Nel Consiglio dei Ministri di venerdì 8 aprile 2016, il Governo ha approvato il Documento di Economia e Finanza (DEF) 2016, previsto dalla legge di contabilità e finanza pubblica n. 196 del 2009. Il DEF deve essere presentato al Parlamento entro il 10 aprile di ogni anno ed è il principale strumento della programmazione economico-finanziaria in quanto indica la strategia economica e di finanza pubblica nel medio termine. Contiene le linee principali della programmazione economico-finanziaria che il Governo vuole attuare a fine anno attraverso la Legge di Stabilità. Si compone di tre sezioni (Programma di Stabilità dell’Italia; Analisi e tendenze di finanza pubblica; Programma Nazionale di Riforma) e di alcuni allegati.

Lunedì 18 e martedì 19 aprile le Commissioni Bilancio congiunte di Camera e Senato svolgono un ciclo di audizioni preliminari sul DEF 2016. Tra i soggetti ascoltati ci sono anche il Ministro dell’Economia Pier Carlo Padoan, il Governatore della Banca d’Italia Ignazio Visco e i rappresentanti delle parti sociali. A partire da martedì 19 aprile è previsto l’avvio dell’esame vero e proprio. I relatori sono l’On. Dario Parrini (PD) alla Camera e il Sen. Giorgio Santini (PD) al Senato. Dopo il passaggio parlamentare, entro il 30 aprile, il DEF sarà inviato al Consiglio dell’Unione europea e alla Commissione europea.
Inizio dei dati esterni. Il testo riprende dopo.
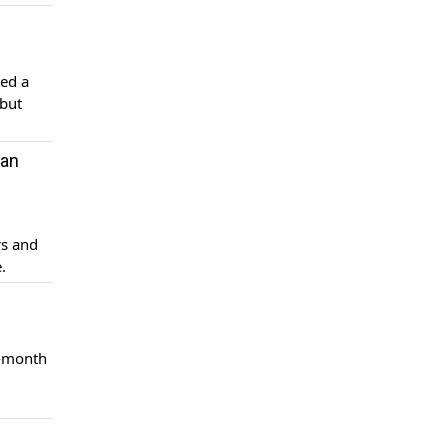
led a
 but
tan
rs and
.
2-month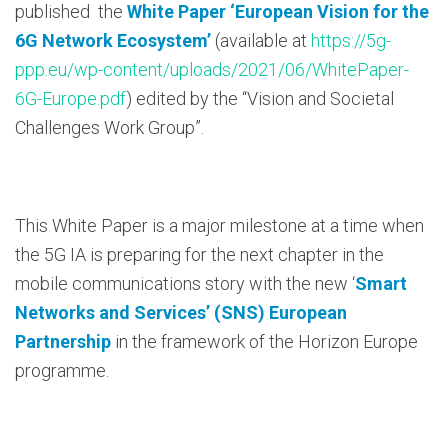
published the
White Paper ‘European Vision for the
6G Network Ecosystem’
(available at
https://5g-
ppp.eu/wp-content/uploads/2021/06/WhitePaper-
6G-Europe.pdf
) edited by the “Vision and Societal
Challenges Work Group”.
This White Paper is a major milestone at a time when
the 5G IA is preparing for the next chapter in the
mobile communications story with the new ‘
Smart
Networks and Services’ (SNS) European
Partnership
in the framework of the Horizon Europe
programme.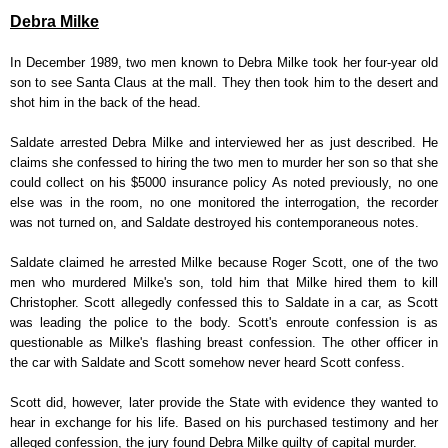
Debra Milke
In December 1989, two men known to Debra Milke took her four-year old
son to see Santa Claus at the mall. They then took him to the desert and
shot him in the back of the head.
Saldate arrested Debra Milke and interviewed her as just described. He
claims she confessed to hiring the two men to murder her son so that she
could collect on his $5000 insurance policy As noted previously, no one
else was in the room, no one monitored the interrogation, the recorder
was not turned on, and Saldate destroyed his contemporaneous notes.
Saldate claimed he arrested Milke because Roger Scott, one of the two
men who murdered Milke's son, told him that Milke hired them to kill
Christopher. Scott allegedly confessed this to Saldate in a car, as Scott
was leading the police to the body. Scott's enroute confession is as
questionable as Milke's flashing breast confession. The other officer in
the car with Saldate and Scott somehow never heard Scott confess.
Scott did, however, later provide the State with evidence they wanted to
hear in exchange for his life. Based on his purchased testimony and her
alleged confession, the jury found Debra Milke guilty of capital murder.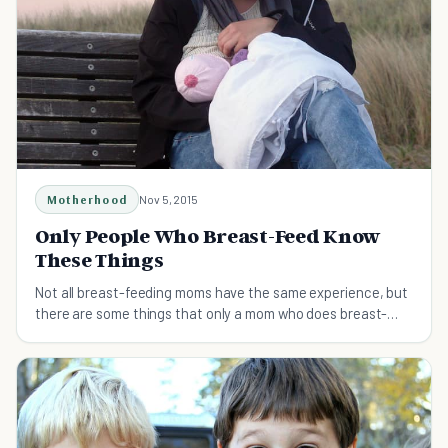
Motherhood
Nov 5, 2015
Only People Who Breast-Feed Know
These Things
Not all breast-feeding moms have the same experience, but
there are some things that only a mom who does breast-
feed would understand!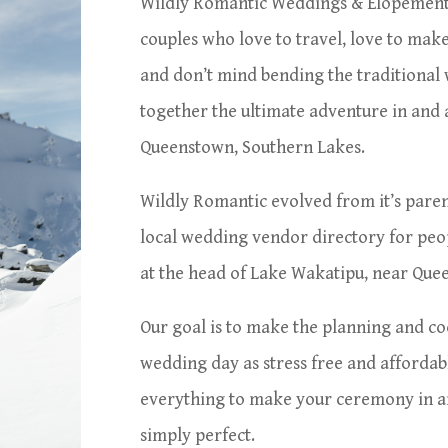
Wildly Romantic Weddings & Elopement
couples who love to travel, love to make
and don’t mind bending the traditional
together the ultimate adventure in and
Queenstown, Southern Lakes.
Wildly Romantic evolved from it’s pare
local wedding vendor directory for peo
at the head of Lake Wakatipu, near Qu
Our goal is to make the planning and co
wedding day as stress free and affordabl
everything to make your ceremony in an
simply perfect.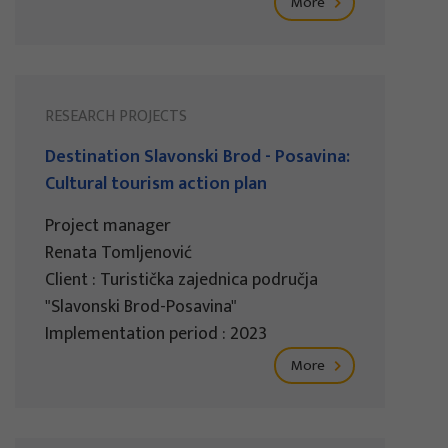
More
RESEARCH PROJECTS
Destination Slavonski Brod - Posavina:
Cultural tourism action plan
Project manager
Renata Tomljenović
Client : Turistička zajednica područja
"Slavonski Brod-Posavina"
Implementation period : 2023
More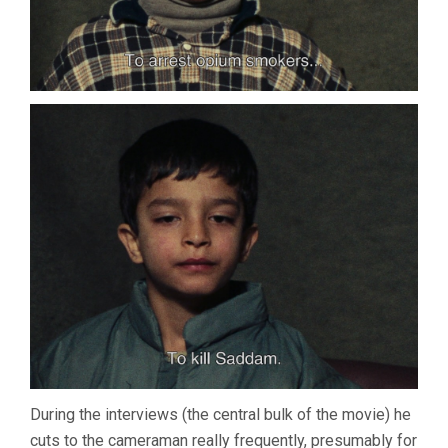
During the interviews (the central bulk of the movie) he
cuts to the cameraman really frequently, presumably for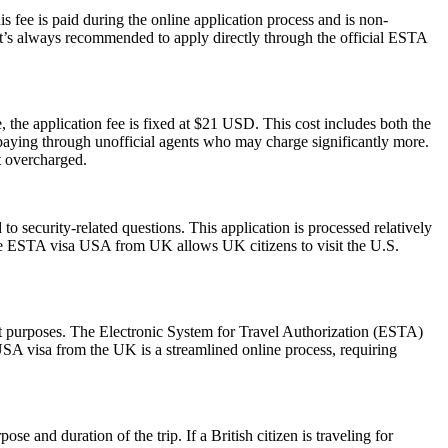
 fee is paid during the online application process and is non-
 It’s always recommended to apply directly through the official ESTA
 the application fee is fixed at $21 USD. This cost includes both the
rpaying through unofficial agents who may charge significantly more.
t overcharged.
 security-related questions. This application is processed relatively
The ESTA visa USA from UK allows UK citizens to visit the U.S.
sit purposes. The Electronic System for Travel Authorization (ESTA)
USA visa from the UK is a streamlined online process, requiring
 and duration of the trip. If a British citizen is traveling for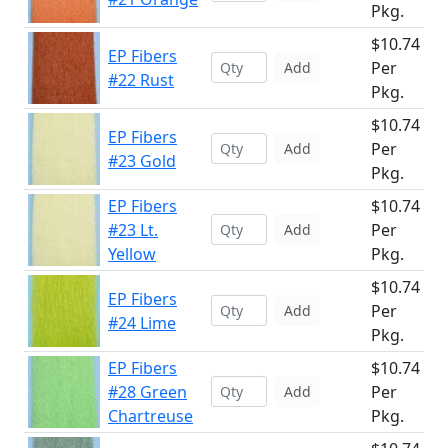
Pkg.
$10.74
EP Fibers
Per
Add
#22 Rust
Pkg.
$10.74
EP Fibers
Per
Add
#23 Gold
Pkg.
EP Fibers
$10.74
#23 Lt.
Per
Add
Yellow
Pkg.
$10.74
EP Fibers
Per
Add
#24 Lime
Pkg.
EP Fibers
$10.74
#28 Green
Per
Add
Chartreuse
Pkg.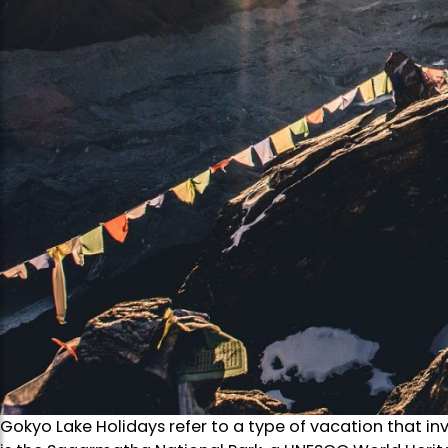
Gokyo Lake Holidays refer to a type of vacation that invo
Il DEF 2016 presenta due caratteristiche distintive: l’Esecutivo descrive ancora una volta una traiettoria economica espansiva (come è già stato nel 2014 e nel 2015) ma le previsioni in esso contenute sono più caute rispetto alle due edizioni precedenti. Il DEF 2015 prevedeva una crescita dell’1,6% per il 2016. Il DEF 2016 cerca di coniugare l’ottimismo con il realismo e rivede al ribasso le stime di crescita per il 2016 (+1,2%). Secondo il Governo, la tendenza positiva proseguirà nel 2017 (+1,4%) e nel 2018 (+1,5%). Si prevede anche che il debito pubblico inizi a scendere: dal 132,7% del PIL dello scorso anno calerà al 132,4% nel 2016 e al 130,9% nel 2017. Nelle intenzioni dell’Esecutivo, a questo andamento contribuiranno le privatizzazioni i cui proventi sono previsti in misura pari allo 0,5% del PIL l’anno per il periodo considerato.